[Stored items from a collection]
• • • • • • •
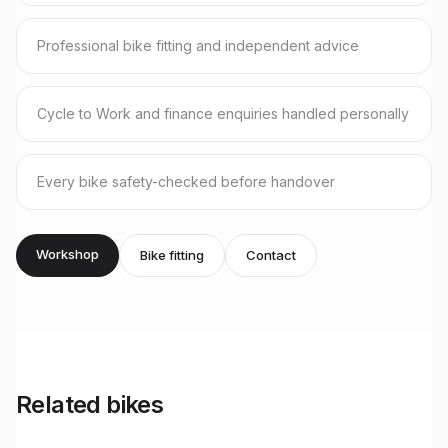
Professional bike fitting and independent advice
Cycle to Work and finance enquiries handled personally
Every bike safety-checked before handover
Workshop
Bike fitting
Contact
Related bikes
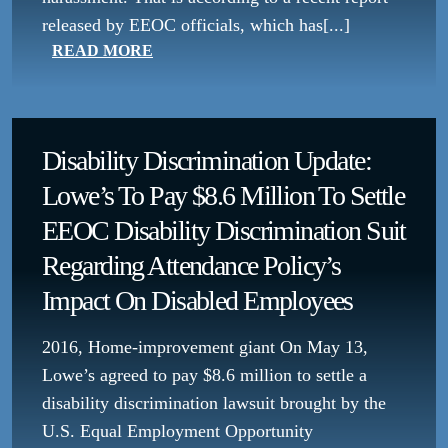
released by EEOC officials, which has[...]
READ MORE
Disability Discrimination Update:
Lowe’s To Pay $8.6 Million To Settle
EEOC Disability Discrimination Suit
Regarding Attendance Policy’s
Impact On Disabled Employees
2016, Home-improvement giant On May 13,
Lowe’s agreed to pay $8.6 million to settle a
disability discrimination lawsuit brought by the
U.S. Equal Employment Opportunity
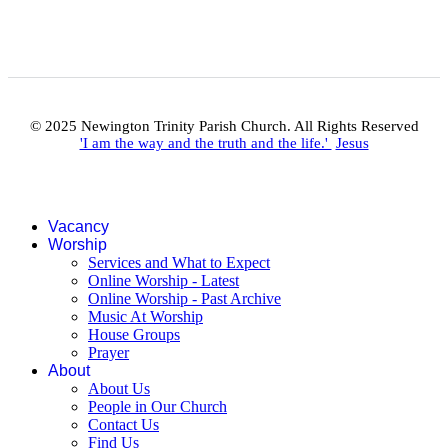
© 2025 Newington Trinity Parish Church. All Rights Reserved
'I am the way and the truth and the life.'
Jesus
Vacancy
Worship
Services and What to Expect
Online Worship - Latest
Online Worship - Past Archive
Music At Worship
House Groups
Prayer
About
About Us
People in Our Church
Contact Us
Find Us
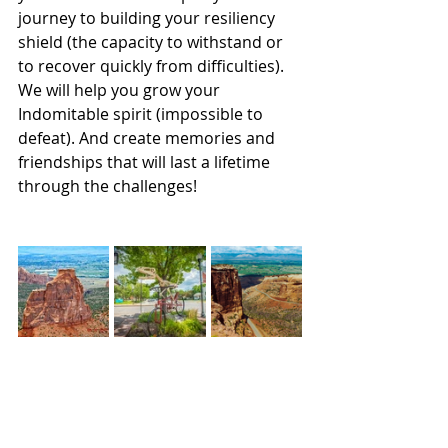
journey to building your resiliency 
shield (the capacity to withstand or 
to recover quickly from difficulties). 
We will help you grow your 
Indomitable spirit (impossible to 
defeat). And create memories and 
friendships that will last a lifetime 
through the challenges! 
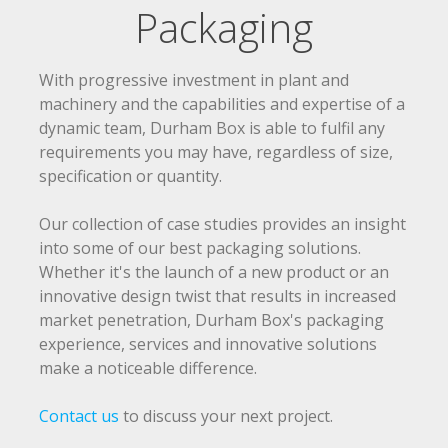
Packaging
Products & Services
Consumer Packaging
With progressive investment in plant and
Retail Packaging
machinery and the capabilities and expertise of a
dynamic team, Durham Box is able to fulfil any
Industrial Packaging
requirements you may have, regardless of size,
E-Commerce & Subscription Packaging
specification or quantity.
POS Display
Our collection of case studies provides an insight
FSDUs
into some of our best packaging solutions.
Packaging & Display Combination
Whether it's the launch of a new product or an
innovative design twist that results in increased
Design & Innovation
market penetration, Durham Box's packaging
experience, services and innovative solutions
Design
make a noticeable difference.
Innovation
Contact us
to discuss your next project.
Solutions & Case Studies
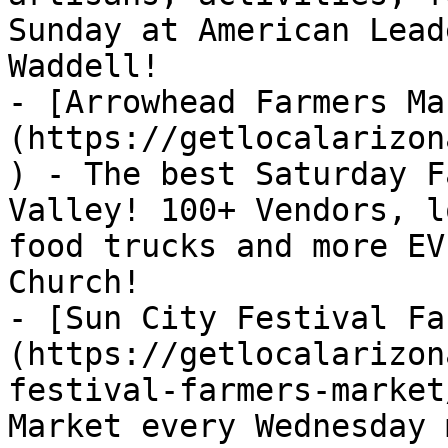
Sunday at American Lead
Waddell!

- [Arrowhead Farmers Ma
(https://getlocalarizon
) - The best Saturday F
Valley! 100+ Vendors, l
food trucks and more EV
Church!

- [Sun City Festival Fa
(https://getlocalarizon
festival-farmers-market
Market every Wednesday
• • • • • • •
▶ [Task prompt]: Display each line of the data where "Durham" occurs.

▶ [Written solution]:
dynamic team, Durham Box is able to fulfil any
market penetration, Durham Box's packaging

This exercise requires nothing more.